In November 2009, in an interview with MTV News, Canadian rapper Drake praised Rihanna's then-upcoming fourth studio album, Rated R (2009). During the same interview, he revealed that they have collaborated on a track that didn't make the final cut on the album, "the record we have is great. It's a special record, so for it not to make it, I know something had to click. It's all good. I think the project's gonna be great no matter what." Talking for the same publication, Tor Erik Hermansen of Norwegian production duo Stargate recalled that during an event Rihanna met with Drake backstage and asked him to record a verse on her song, "She's calling me up saying, 'Where are the files?' That's one thing you don't hear often from artists on her level." "What's My Name?" was written by Mikkel S. Eriksen, Hermansen, Ester Dean, Traci Hale and Drake, while the production was done by Stargate.
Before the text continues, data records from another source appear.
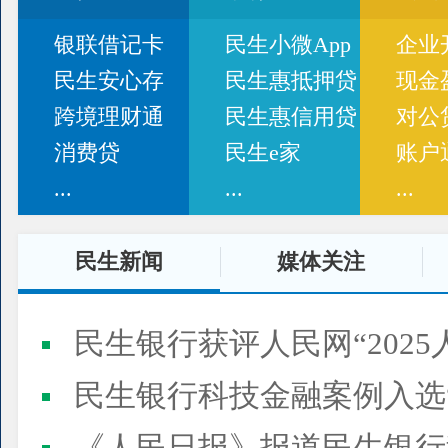
银联借记卡
民生小微App
企业
民生安心存
民生惠抵押贷
现金
跨境理财通
民生惠信用贷
对公
消费贷
民生e家
账户
...
...
...
民生新闻
媒体关注
民生银行获评人民网“2025
民生银行科技金融案例入选“2025人民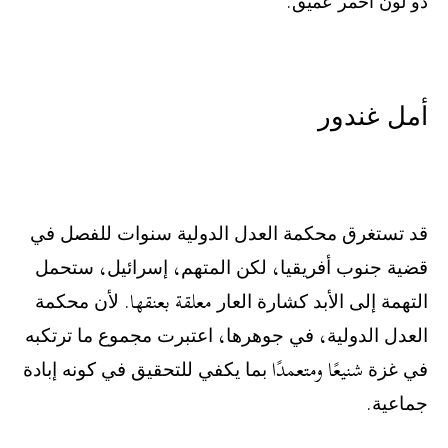
ﺫﻭ ﻟﻮﻥ ﺃﺣﻤﺮ ﻋﻤﻴﻖ.
‫ﺃﻣﻞ ﻏﻨﺪﻭﺭ
‫ﻗﺪ ﺗﺴﺘﻐﺮﻕ ﻣﺤﻜﻤﺔ ﺍﻟﻌﺪﻝ ﺍﻟﺪﻭﻟﻴﺔ ﺳﻨﻮﺍﺕ ﻟﻠﻔﺼﻞ ﻓﻲ
ﻗﻀﻴﺔ ﺟﻨﻮﺏ ﺃﻓﺮﻳﻘﻴﺎ، ﻟﻜﻦ ﺍﻟﻤﺘﻬﻢ، ﺇﺳﺮﺍﺋﻴﻞ، ﺳﺘﺤﻤﻞ
ﺍﻟﺘﻬﻤﺔ ﺇﻟﻰ ﺍﻷﺑﺪ ﻛﺸﺎﺭﺓ ﺍﻟﻌﺎﺭ معلقة بعنقها. ﻷﻥ ﻣﺤﻜﻤﺔ
ﺍﻟﻌﺪﻝ ﺍﻟﺪﻭﻟﻴﺔ، ﻓﻲ ﺟﻮﻫﺮﻫﺎ، ﺍﻋﺘﺒﺮﺕ ﻣﺠﻤﻮﻉ ﻣﺎ ﺗﺮﺗﻜﺒﻪ
ﻓﻲ ﻏﺰﺓ شنيعًا ومتعمدًا ﺑﻤﺎ ﻳﻜﻔﻲ ﻟﻠﺘﺤﻘﻴﻖ ﻓﻲ ﻛﻮﻧﻪ ﺇﺑﺎﺩﺓ
ﺟﻤﺎﻋﻴﺔ.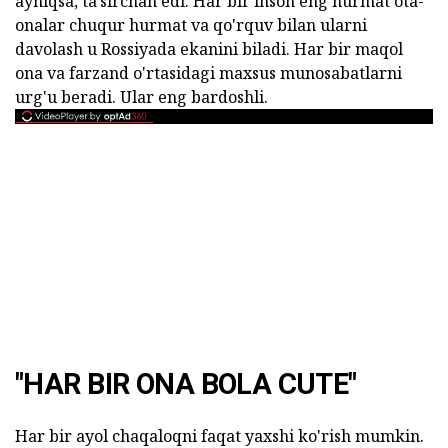
ayniqsa, ta'sirchan edi. Har bir inson eng hurmat ota-
onalar chuqur hurmat va qo'rquv bilan ularni
davolash u Rossiyada ekanini biladi. Har bir maqol
ona va farzand o'rtasidagi maxsus munosabatlarni
urg'u beradi. Ular eng bardoshli.
"HAR BIR ONA BOLA CUTE"
Har bir ayol chaqaloqni faqat yaxshi ko'rish mumkin.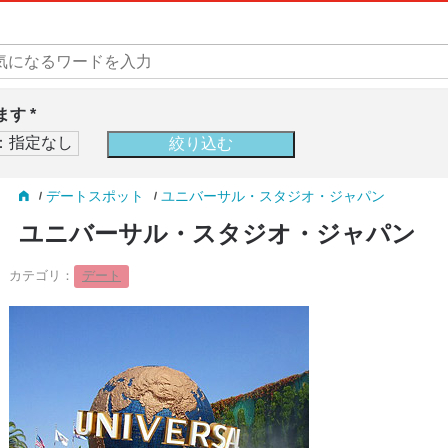
す *
デートスポット
ユニバーサル・スタジオ・ジャパン
ユニバーサル・スタジオ・ジャパン
カテゴリ：
デート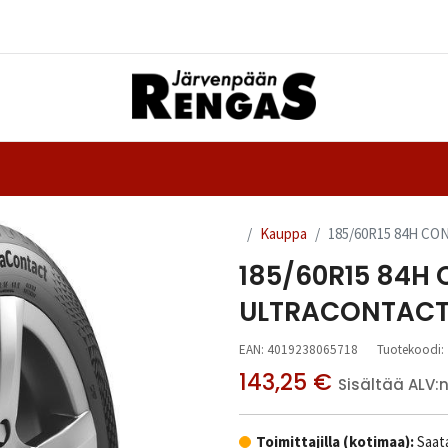
Yhteystiedot
nteet
Ajanvaraus
Kauppa
185/60R15 84H C
185/60R15 84H
ULTRACONTACT
EAN:
4019238065718
Tuotekoodi:
143,25
€
Sisältää ALV:
Toimittajilla (kotimaa):
Saata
In an interview for HitQuarters, Hale explained that she got into the project thanks to a phone call she received from Dean. She also elaborated that her work on the song was mostly lyrical, while Dean and Stargate did most of the music. When asked what's the inspiration behind the song she stated, "Oh love, love, love! And it's sexy – it started as a real sexy track and then you put something sexy over it."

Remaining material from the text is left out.